L’architecture, le mobilier, la décoration, tout doit coïncider dans cet idéal mis en œuvre notamment dans sa propre "Red House", construite et occupée de 1859 à 1865. Morris a même mis sur pied une imprimerie pour réinventer les techniques et typographies des manuscrits médiévaux à l’ère industrielle. Entre 1891 et 1898, 54 titres sont publiés à Kelmscott Press, maison d’édition de l’auteur, dont 17 des siens et une fameuse édition des Contes de Canterbury de Geoffrey Chaucer (fin XIVe), illustrée par le grand artiste préraphaélite Edward Burne-Jones.
Un traducteur et poète...
En son temps, William Morris a tenu un rôle de passeur culturel de premier plan pour la préservation du patrimoine et la (re)découverte des traditions épiques et mythiques de l’Angleterre. Il a ainsi traduit, adapté ou réécrit les textes fondateurs de la fantasy : œuvres antiques avec ses traductions de L’Énéide de Virgile, en 1875-1876, et de L’Odyssée d'Homère, en 1887-1888, poème épique anglo-saxon Beowulf (en 1895, avec A.J. Wyatt), romans médiévaux français (Old French romances, 1896) ou surtout traditions nordiques qu’il contribue à faire connaître via ses collaborations avec l’érudit islandais Eiríkr Magnússon.
À eux deux, ils co-signent une traduction au style archaïsant de la Völsunga Saga (1870), avant que Morris n’en propose une vaste réécriture en hexamètres épiques, The Story of Sigurd the Volsung et The Fall of the Niblungs (1876). Il se passionne enfin pour la légende arthurienne, et n’hésite pas à dialoguer avec le grand poète de l’époque, Lord Alfred Tennyson, auteur des Idylles du Roi (1859), en donnant la parole à la reine contre la morale conservatrice qui la condamne, dans "The Defense of Guenevere" (1858).
... libertaire et engagé
Le Moyen Âge de William Morris est conforme à ses idéaux politiques très marqués à gauche. L’auteur envisage cette époque comme une ère de fraternité favorable aux marginaux, femmes et prolétaires, qu’il n’a cessé de défendre. Morris, dont la vie personnelle a fait scandale (il a vécu à Kelmscott Manor avec son épouse Jane Burden et son grand ami, le tumultueux Dante Gabriel Rossetti, amant de celle-ci), mettait les personnages féminins au premier plan, comme Petite-Grive, dont on suit l’errance dans Le Lac aux îles enchantées (1897).

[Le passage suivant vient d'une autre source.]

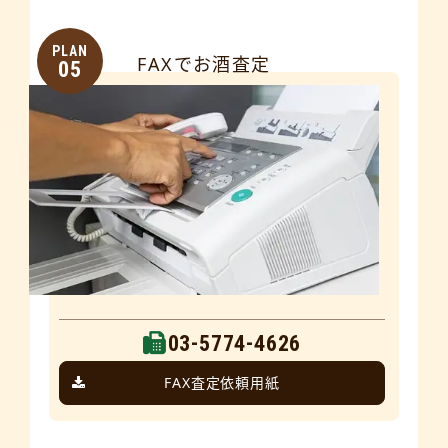
PLAN
FAXでお酒査定
05
03-5774-4626
FAX査定依頼用紙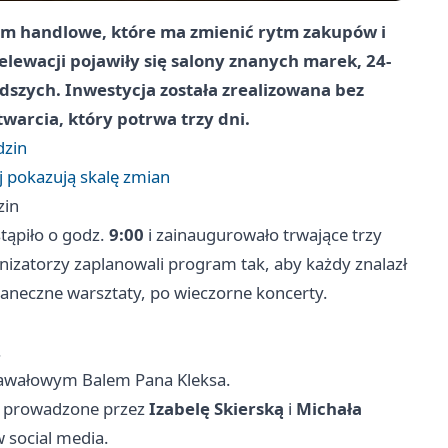
m handlowe, które ma zmienić rytm zakupów i
lewacji pojawiły się salony znanych marek, 24-
dszych. Inwestycja została zrealizowana bez
arcia, który potrwa trzy dni.
dzin
j pokazują skalę zmian
zin
tąpiło o godz.
9:00
i zainaugurowało trwające trzy
nizatorzy zaplanowali program tak, aby każdy znalazł
 taneczne warsztaty, po wieczorne koncerty.
.
nawałowym Balem Pana Kleksa.
ia prowadzone przez
Izabelę Skierską
i
Michała
 social media.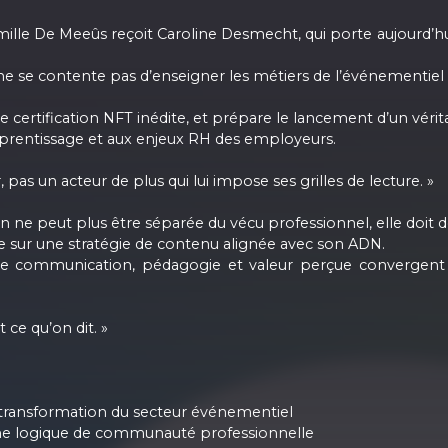
Camille De Meeûs reçoit Caroline Desmecht, qui porte aujourd’h
se contente pas d’enseigner les métiers de l’événementiel : ell
 certification NFT inédite, et prépare le lancement d’un vérit
’apprentissage et aux enjeux RH des employeurs.
 pas un acteur de plus qui lui impose ses grilles de lecture. »
n ne peut plus être séparée du vécu professionnel, elle doit de
uie sur une stratégie de contenu alignée avec son ADN.
mmunication, pédagogie et valeur perçue convergent ave
t ce qu’on dit. »
e transformation du secteur événementiel
une logique de communauté professionnelle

Co-fondateur en 1885 de la Socialist League, dont il sera le mécène et l’infatigable porte-parole, Morris a largement consacré la fin de sa vie hyper-active à la lutte sociale, aux côtés des plus pauvres. Ses fictions, qu’il s’agisse des romans historiques merveilleux comme The House of the Wolfings (1889), qui défend la noblesse des peuples du Nord face à l’invasion romaine, des utopies politiques futuristes comme Nouvelles de Nulle part (1890), ou encore des textes de fantasy qui occupent ses toutes dernières années, proposent toutes des modèles de société alternatifs. Non seulement Morris s’efforçait de changer le monde à son échelle, mais il en rêvait également l’âge d’or, et prônait pour remplacer la domination capitaliste et la défiguration industrielle un idéal pastoral, communautariste et moralement libertaire.

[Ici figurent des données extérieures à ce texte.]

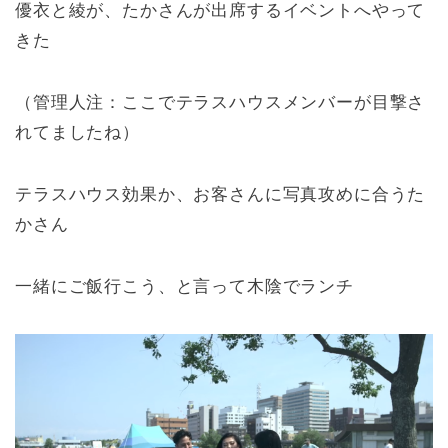
優衣と綾が、たかさんが出席するイベントへやって
きた
（管理人注：ここでテラスハウスメンバーが目撃さ
れてましたね）
テラスハウス効果か、お客さんに写真攻めに合うた
かさん
一緒にご飯行こう、と言って木陰でランチ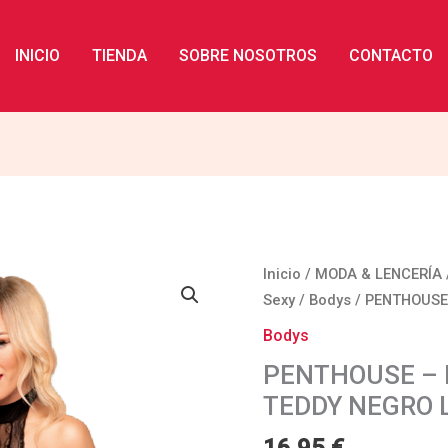
INICIO
TIENDA
SOBRE NOSOTROS
CONTACTO
PENTHOUSE
Inicio
/
MODA & LENCERÍA
-
Sexy
/
Bodys
/ PENTHOUSE
PERFECT
Bodys
LOVER
PENTHOUSE – 
TEDDY
TEDDY NEGRO 
NEGRO
L/XL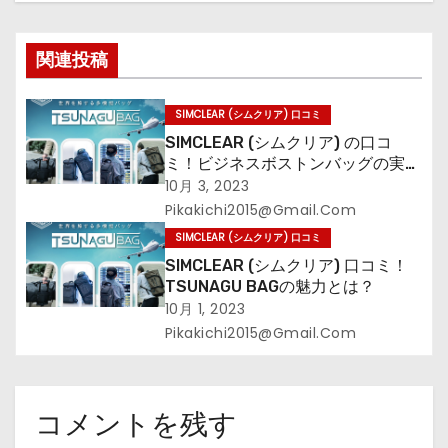
シ
関連投稿
ョ
ン
SIMCLEAR (シムクリア) 口コミ
SIMCLEAR (シムクリア) の口コ
ミ！ビジネスボストンバッグの実力
をチェック
10月 3, 2023
Pikakichi2015@gmail.com
SIMCLEAR (シムクリア) 口コミ
SIMCLEAR (シムクリア) 口コミ！
TSUNAGU BAGの魅力とは？
10月 1, 2023
Pikakichi2015@gmail.com
コメントを残す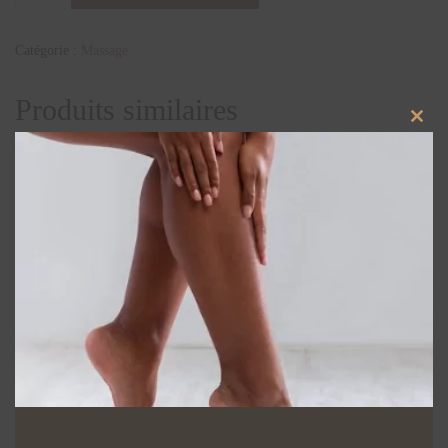
Catégorie :
Massage
Produits similaires
Close
this
modu
Massage en Duo
Massage
Complice
Coquillages
Chauffants
120,00
€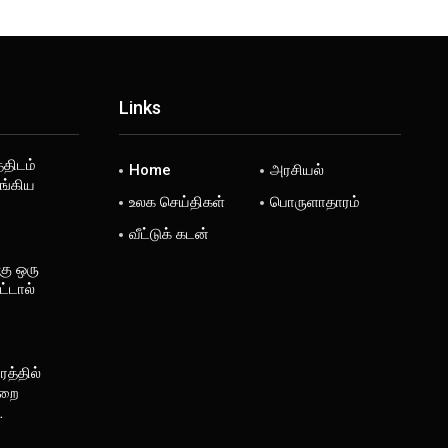
Links
்திடம்
Home
அரசியல்
ங்கிய
உலக செய்திகள்
பொருளாதாரம்
வீட்டுக் கடன்
கு ஒரு
்டால்
த்தில்
ுறை
…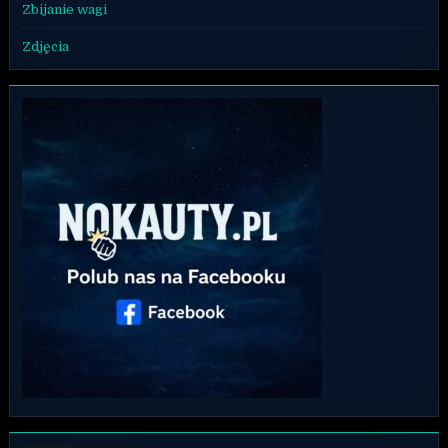
Zbijanie wagi
Zdjęcia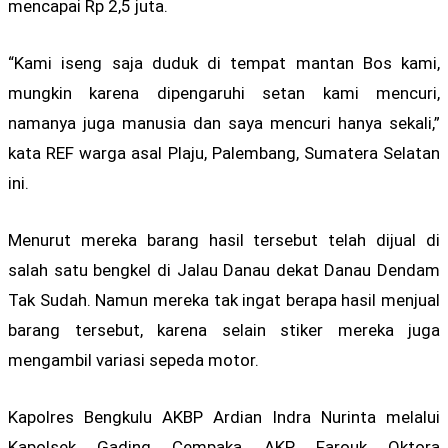
mencapai Rp 2,5 juta.
“Kami iseng saja duduk di tempat mantan Bos kami,
mungkin karena dipengaruhi setan kami mencuri,
namanya juga manusia dan saya mencuri hanya sekali,”
kata REF warga asal Plaju, Palembang, Sumatera Selatan
ini.
Menurut mereka barang hasil tersebut telah dijual di
salah satu bengkel di Jalau Danau dekat Danau Dendam
Tak Sudah. Namun mereka tak ingat berapa hasil menjual
barang tersebut, karena selain stiker mereka juga
mengambil variasi sepeda motor.
Kapolres Bengkulu AKBP Ardian Indra Nurinta melalui
Kapolsek Gading Cempaka AKP Farouk Oktora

Enfin, Morris est un des premiers à mettre en scène, à destination des adultes et dans une langue volontairement archaïsante, des mondes imaginaires dont le surnaturel est l'un des traits constitutifs : autrement dit, des romans de fantasy. Ces contes initiatiques, très dépaysants pour ses contemporains, tels que La plaine étincelante (1890), The sundering flood (1897, posthume, le seul à comporter une carte en ouverture), et surtout Le bois au-delà du monde (1894), La Source au bout du monde (1896) et Le Lac aux îles enchantées (1897) - n’ont été que tardivement et partiellement traduits en français.